Some of the ways VernonRato have been able to help

1. AEO Pre-UCC

A manufacturing company required AEO (Authorised Economic Operator) status. I was brought in and given 18 months to successfully apply for the status.  I received the application and examined what was needed from the company and me.  I organised a meeting with all heads of department and explained AEO, my responsibilities and what I expected from them.  Having collated all the information, my next task was to assess the site and security of the building, knowing that when HMRC audit the company they would have specific requirements that would need to be met to receive a successful application.  Following my assessments, I put forward my recommendations on improvements to the Directors, who agreed to implement my course of action.
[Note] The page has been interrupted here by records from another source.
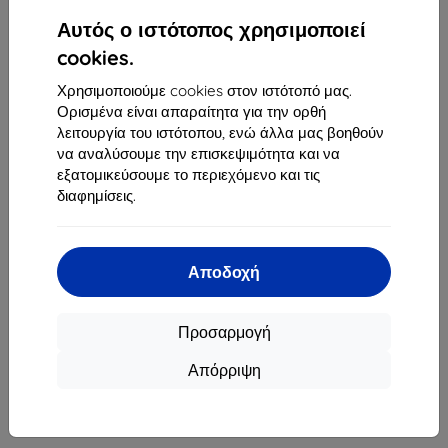
1
-
4
του συνόλου
4
.
Αυτός ο ιστότοπος χρησιμοποιεί
«
1
»
cookies.
Χρησιμοποιούμε cookies στον ιστότοπό μας.
Ορισμένα είναι απαραίτητα για την ορθή
λειτουργία του ιστότοπου, ενώ άλλα μας βοηθούν
να αναλύσουμε την επισκεψιμότητα και να
εξατομικεύσουμε το περιεχόμενο και τις
διαφημίσεις.
Shield-Sk s.r.o.
Οδός Rudolfa Mocka 3750/2A
841 04 Bratislava
Αποδοχή
Αριθμός Μητρώου Εταιρείας:
46701494
ΑΦΜ ΦΠΑ:
SK2023549671
Προσαρμογή
Απόρριψη
Επικοινωνία
info@top4mobile.eu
On Audit, HMRC were impressed with both the site security and documentation.  A few weeks later the company received their AEO accreditation, 4 months ahead of schedule.

 

Note:

What Authorised Economic Operator (AEO) status is:-

AEO status is an internationally recognised quality mark that shows your:

  • role in the international supply chain is secure
  • customs controls and procedures are efficient and meet EU standards

It’s not mandatory, but gives quicker access to some simplified customs procedures and, in some cases, the right to ‘fast-track’ your shipments through some customs and safety and security procedures.

 

2. AEO Post-UCC

As part of a global initiative, a FMCG company were looking for all their companies to have an accreditation in line with their C-TPAT. I was responsible to Project Manage the application in UK and helped co-ordinate the application in Europe. Both the accreditations were complete, audited and passed within four months. With the UK being the most difficult as it has 24 manufacturing sites. I had to manage and co-ordinate all 9 audits with the factories, staff and HMRC which was a great challenge as the factories are distributed far and wide around the UK. 

Note:

  • FMCG: Fast-Moving Consumer Goods
  • C-TPAT:  (Customs–Trade Partnership Against Terrorism) is a voluntary, joint government-business partnership to help add to supply chain and increase border security.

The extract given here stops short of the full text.